Drilon S. Gashi* writes:

US-led, high stakes Kosovo-Serbia peace talks culminated Friday in an “economic normalization” deal signed at the White House. I had recommended that early, politically contentious discussions be replaced by a bilateral trade deal, but this agreement is less about trade and more about economic infrastructure, with notable extras. It is unclear whether it is binding, or will be implemented, which likely depends on President Trump’s re-election.

Nonetheless, Kosovo should follow through on the good, mitigate the bad, and better articulate its interests going forward—achieving Serbia’s recognition and tangible international subjectivity. Serbia would benefit from strategically aligning with the US and fully normalizing ties with Kosovo.

Political Adversaries

Kosovo and Serbia are political adversaries with important outstanding disagreements. Serbia does not recognize Kosovo’s independence and actively undermines it. Kosovo retaliated in the past by levying tariffs on Serbian goods. The sides have different interpretations of the 1999 Kosovo war and real reconciliation is lacking. Serbia does not accept that it led a state-sponsored ethnic cleansing campaign in Kosovo.

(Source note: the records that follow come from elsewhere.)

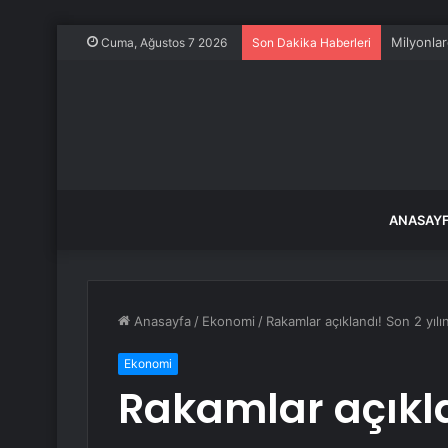
Milyonlar
Cuma, Ağustos 7 2026
Son Dakika Haberleri
ANASAY
Anasayfa
/
Ekonomi
/
Rakamlar açıklandı! Son 2 yıl
Ekonomi
Rakamlar açıkla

The sides began peace talks in 2011 under EU auspices, agreeing on many small deals but implementing few of them. Creative ambiguity allowed each to claim that the deals were in its interest—treating Kosovo as a state according to Pristina, and strengthening Serbia’s presence in Kosovo according to Belgrade. But without implementation the talks risked becoming never-ending.

Serbia and especially Kosovo welcomed renewed White House interest in a Balkan peace deal. A jolt of energy and new ideas was needed. Yet the heightened interest yielded little in new modalities for full bilateral normalization. Serbia did not budge from earlier negotiation positions. Kosovo elected new political leadership, but it quickly returned to a more traditional governing coalition.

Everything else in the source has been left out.